S&V : Et la psychologie populaire ?

 

S.A. : C’est la troisième capacité importante que perturbent les religions. Il s’agit en particulier de notre aptitude à lire les pensées des autres. C’est elle qui nous permet, par exemple, de déterminer si une personne qui vous fait une promesse est sincère ou non. Grâce à des expériences, on savait qu’à partir de 3 ans, l’enfant possède des représentations de ce que l’autre pense. Plus jeune, il semblait en être dépourvu. Un enfant de 2 ans à qui l’on donne une boîte de Smarties dans laquelle on a remplacé les bonbons par des pierres ne peut pas dire que sa mère ignore le contenu réel de la boîte.
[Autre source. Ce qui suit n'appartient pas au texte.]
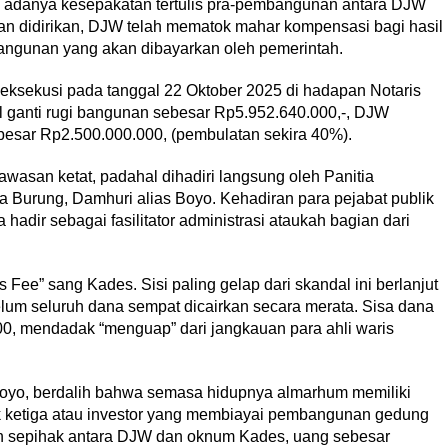
i adanya kesepakatan tertulis pra-pembangunan antara DJW
n didirikan, DJW telah mematok mahar kompensasi bagi hasil
i bangunan yang akan dibayarkan oleh pemerintah.
eksekusi pada tanggal 22 Oktober 2025 di hadapan Notaris
al ganti rugi bangunan sebesar Rp5.952.640.000,-, DJW
esar Rp2.500.000.000, (pembulatan sekira 40%).
ngawasan ketat, padahal dihadiri langsung oleh Panitia
urung, Damhuri alias Boyo. Kehadiran para pejabat publik
adir sebagai fasilitator administrasi ataukah bagian dari
s Fee” sang Kades. Sisi paling gelap dari skandal ini berlanjut
lum seluruh dana sempat dicairkan secara merata. Sisa dana
0, mendadak “menguap” dari jangkauan para ahli waris
oyo, berdalih bahwa semasa hidupnya almarhum memiliki
 ketiga atau investor yang membiayai pembangunan gedung
tan sepihak antara DJW dan oknum Kades, uang sebesar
A la question « Qu’est-ce que maman va penser qu’il y a dans la boîte ? », il répond « des pierres ». C’est seulement à partir de 3 ans qu’il exprime l’idée que sa mère puisse se tromper en disant : « Maman pense que ce sont des Smarties ». C’est ce qu’on croyait il y a encore quelques semaines, avant que Kristine Onishi et Renée Baillargeon ne publient dans la revue Science un article expliquant que les enfants de 15 mois avaient déjà des fausses croyances. Mais il existe chez eux un décalage entre la capacité de se représenter une fausse croyance et celle de l’exprimer. Les bébés ont donc bien des notions de psychologie populaire.

 

J’ai moi-même effectué une expérience sur les fausses croyances chez les jeunes Mayas (yucatèques). Elle tend à montrer que, dès que les enfants sont capables d’exprimer une distinction entre les vraies et les fausses croyances, ils attribuent à Dieu seulement les vraies croyances (tout comme les adultes, qui pensent que Dieu ne se trompe pas ou rarement). Reste que les religions s’appuient sur une autre capacité humaine. Pour comprendre et imaginer leurs univers et leurs agents surnaturels, il faut pouvoir enchâsser des représentations les unes dans les autres. Prenons un enfant que se sert d’une banane comme d’un téléphone. Il lui parle, puis en rit avec sa mère. Bébé sait que maman sait que bébé sait que maman sait que ce n’est pas un téléphone. Cette capacité est un mécanisme cognitif qui permet un enchaînement de plusieurs pensées propres à nous faire concevoir ces mondes contre-intuitifs.

 

S&V : De là à y croire…

 

S.A. : Les rites sont là pour ça. Ils sont notamment basés sur la musique. Même les Talibans, qui ont banni toute stimulation sensorielle collective, recourent aux chants a capella pour former une sorte de confrérie. Toutes les prières ont en commun les mêmes gestes de soumission, bras en l’air à hauteur du visage, paumes tournées vers l’extérieur. Ces gestes, génuflexions, processions, peuvent aller jusqu’à la prostration. On les rencontre chez les grands primates. Chez les humains, ils ne sont pas seulement symboliques, ils procurent un sentiment de soumission. Autre rite, la coordination des états du corps. On se balance, on danse, on bouge, on chante ensemble. C’est dans cette ambiance émotionnelle et collective qu’on montre qu’on est prêt à sacrifier un peu de soi-même, de son ego à l’autre. Un sacrifice forcément coûteux qui peut aller jusqu’à impliquer sa vie ou celle de ses descendants. Il n’est pas exigé immédiatement, mais constitue une promesse ouverte dans le temps.

 

S&V : En quoi ces gestes de soumission et de communion confortent-ils la religion ? Pourquoi cette ambiance émotionnelle peut-elle me convaincre de croire en Dieu ?

 

S.A. : Au bout du compte, l’émotion est plus forte, plus convaincante que la logique et la raison. A la partie cognitive, il faut ajouter la partie émotionnelle liée à la déception, à la mort, au coût non-rationnel qu’on est prêt à payer.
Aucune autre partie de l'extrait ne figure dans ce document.